Goal of the exercise:
Every line containing "вторника" should be identified and copied from the data below.

Transcribed page contents:
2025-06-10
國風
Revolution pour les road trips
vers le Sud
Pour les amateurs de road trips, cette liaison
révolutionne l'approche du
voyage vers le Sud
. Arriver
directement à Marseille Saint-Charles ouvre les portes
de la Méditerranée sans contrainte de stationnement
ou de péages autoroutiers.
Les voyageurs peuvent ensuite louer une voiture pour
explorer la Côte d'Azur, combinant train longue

--

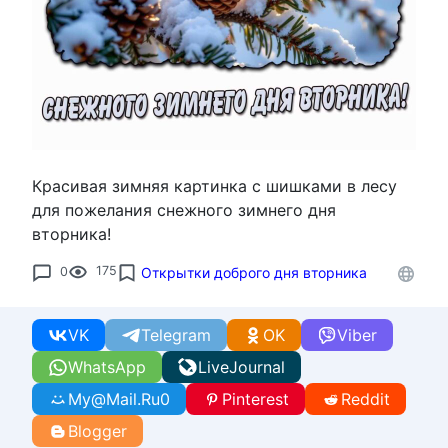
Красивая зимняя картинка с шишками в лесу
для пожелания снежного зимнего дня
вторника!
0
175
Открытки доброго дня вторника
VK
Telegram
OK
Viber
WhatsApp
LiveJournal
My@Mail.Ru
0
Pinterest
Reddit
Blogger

Response to the task:
вторника!
Открытки доброго дня вторника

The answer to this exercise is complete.